Michael Kopelman : Je travaillais à l’époque comme courtier de marchandises, la journée. Je me souviens que James m’avait invité dans son appartement sur New Cavendish Street et j’y ai rencontré Steve. Mark faisait un shooting mode dans la salle principale, avec Judy Blame et des mannequins ; c’était incroyable. En 1978, alors que je commençais à tourner un peu en rond, James et Mark m’ont donné la confiance nécessaire pour lancer Gimme 5. L’équipe et les clients de CUTS portaient les marques que je vendais.

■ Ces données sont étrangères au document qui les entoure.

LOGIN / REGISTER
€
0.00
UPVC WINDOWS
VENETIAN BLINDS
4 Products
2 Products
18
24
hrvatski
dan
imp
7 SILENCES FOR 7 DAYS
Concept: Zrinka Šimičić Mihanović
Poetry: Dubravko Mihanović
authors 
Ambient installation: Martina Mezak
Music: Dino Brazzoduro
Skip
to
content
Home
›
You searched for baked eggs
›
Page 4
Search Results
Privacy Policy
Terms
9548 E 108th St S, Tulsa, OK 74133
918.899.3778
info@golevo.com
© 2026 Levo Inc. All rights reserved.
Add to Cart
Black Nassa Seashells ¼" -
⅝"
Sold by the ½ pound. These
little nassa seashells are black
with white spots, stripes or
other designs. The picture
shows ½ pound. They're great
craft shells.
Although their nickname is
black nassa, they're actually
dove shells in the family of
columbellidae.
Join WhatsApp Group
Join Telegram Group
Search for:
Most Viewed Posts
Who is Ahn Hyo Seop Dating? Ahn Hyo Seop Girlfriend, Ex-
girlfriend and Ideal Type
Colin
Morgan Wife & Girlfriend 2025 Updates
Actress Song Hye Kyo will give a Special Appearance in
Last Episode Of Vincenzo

Mark Lebon : J’arrivais à la fin de mon apprentissage en tant que photographe de mode, je vivais dans des squats avec divers artistes comme Boy George – quand il était encore mon styliste, avant qu’il ne se lance dans la musique. Un samedi sur deux, j’organisais des événements musicaux, avec de la dance, des Djs, de la mode et des films. Je me suis rendu compte que la photographie, seule, ne me suffisait pas et j’ai compris que c'était en mettant d’autres personnes créatives en avant que je prenais le plus de plaisir. J’ai pris des photos pour James, des photos de James, et je lui ai donné sa chance assez tôt en le proposant comme coiffeur sur des projets mode. Il était bien meilleur que moi pour entrer en contact avec la jeunesse. C'est quelqu'un de très concentré, moi j’étais trop distrait.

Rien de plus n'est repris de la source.